I think there have been a lot of good things said in this topic. There is one thing that I want to call out, and it's something I have mentioned before in other topics.

People who have been playing Sindome a long time have gotten a feel for how things are, why they are the way they are, and (regardless of how they feel about a specific feature/issue/request) have a somewhat intangible understanding of if it's an idea the staff are going to be willing to consider.

This is due to hearing admin on the BGBB, or xhelp, or xgame or ooc-chat, explaining the reasoning and thinking behind the choices the staff have made for the game over the years.

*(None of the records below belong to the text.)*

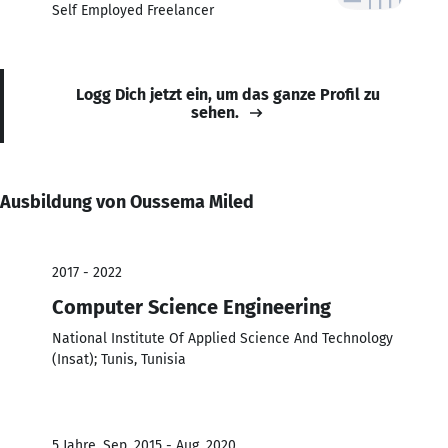
Self Employed Freelancer
Logg Dich jetzt ein, um das ganze Profil zu
sehen.
Ausbildung von Oussema Miled
2017 - 2022
Computer Science Engineering
National Institute Of Applied Science And Technology
(Insat); Tunis, Tunisia
5 Jahre, Sep. 2015 - Aug. 2020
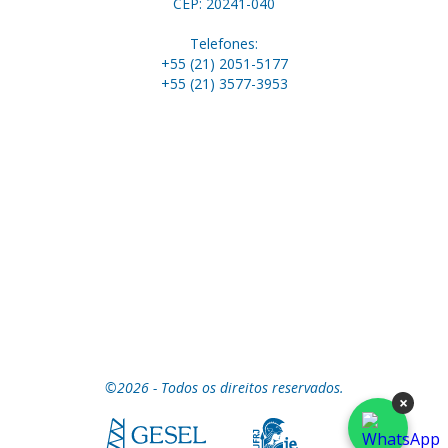
CEP: 20241-040
Telefones:
+55 (21) 2051-5177
+55 (21) 3577-3953
©2026 - Todos os direitos reservados.
×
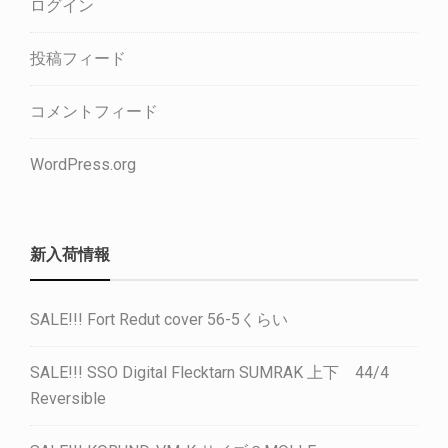
ログイン
投稿フィード
コメントフィード
WordPress.org
新入荷情報
SALE!!! Fort Redut cover 56-5くらい
SALE!!! SSO Digital Flecktarn SUMRAK 上下 44/4
Reversible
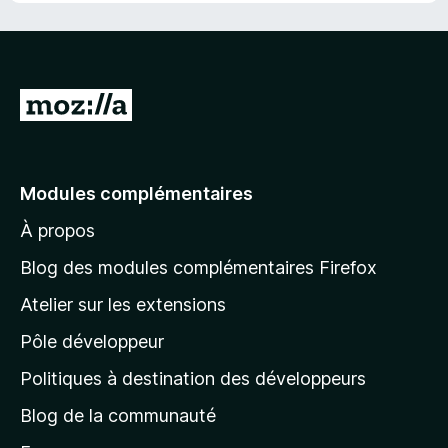
A
l
l
e
Modules complémentaires
r
À propos
à
l
Blog des modules complémentaires Firefox
a
Atelier sur les extensions
p
Pôle développeur
a
g
Politiques à destination des développeurs
e
Blog de la communauté
d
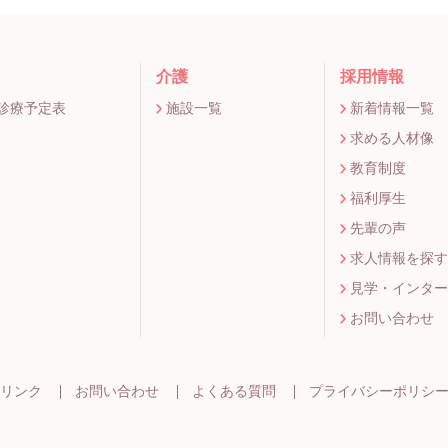
介護
採用情報
間診療予定表
施設一覧
新着情報一覧
求める人材像
教育制度
福利厚生
先輩の声
求人情報を探す
見学・インター
お問い合わせ
リンク
お問い合わせ
よくある質問
プライバシーポリシ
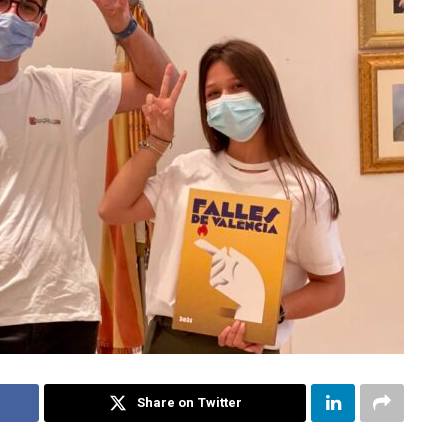
Share on Twitter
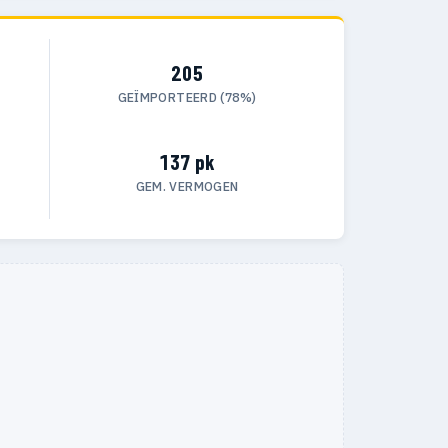
205
GEÏMPORTEERD (78%)
137 pk
GEM. VERMOGEN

The only way to fast track that contextual knowledge and get a true feel for what we as a staff are willing to do / change, is to read every single BGBB post from front to back, probably multiple times.

This is unrealistic and I don't expect anyone to do it. I expect new players to come in with an idea that was brought up 5 years ago, or 5 months ago, and present it, and for their to be discussion on it, or at the very least, for them to be pointed to an older thread where things were discussed, providing them the context they may have been missing, along with an explanation of the search functionality and that it's good form to search for existing BGBB topics before making a new post.

However, just because something wasn't right for the game 5 years or 5 months ago, does not mean that as we have grown, learned, and discussed things, our priorities or understanding of the need for a feature have not changed.

One great example of this is our obfuscation of how stats and skills work. This was a big complaint for two decades. We held fast to our opinion on it, until we didn't, and we decided to level the playing field by expanding our help files to better inform new folks of how the systems worked-- since it was info older players had gathered by playing the game.

That is not to say we are going to change our minds on everything or that you should go necro every thread I've said no to in the past, but it does mean that when people continue to raise an issue, we continue to reevaluate our standing on it based on the new information and new arguments presented, and then make the decision again on if it is a decision we still stand behind.

It has also been rightly pointed out that people do not like change, and that often times, when presented with the option for something to stay the same or to change, many folks will prefer it to simply stay the same. Nothing wrong with that, but it is something we should be cognizant of. Just because something has been one way for a long time does not make it right, or beyond reevaluation. I have definitely seen, in myself, and in others, the knee jerk reaction of 'no it's always been that way'. And it sometimes takes folks saying 'just because it has always been that way, does not mean it should not be reevaluated'.

As a staff member, I have to answer the same questions over and over, year in and year out. Any of you on Game-Help have the same situations crop up and have to render help. It can, if you let it, become annoying. However, it doesn't need to be annoying. It's an opportunity to explain, kindly, why something the way it is, or render a helpful response that answers someones question. Even if it's the fifth time you've had to answer this question for someone.

The same can be applied here, when someone has an idea or creates a post that you just know is going to get shot down or go nowhere. You can choose not to respond and let someone (like me) weigh in politely and constructively, or you can be the constructive polite person that responds and saves me (or another admin) the time. What you shouldn't do is be rude or unhelpful. That doesn't help someone grow and become a better member of our community.

-- S

This post is miscategorized and should have gone in game problems and complaints.

In the future miscategorized posts will be deleted.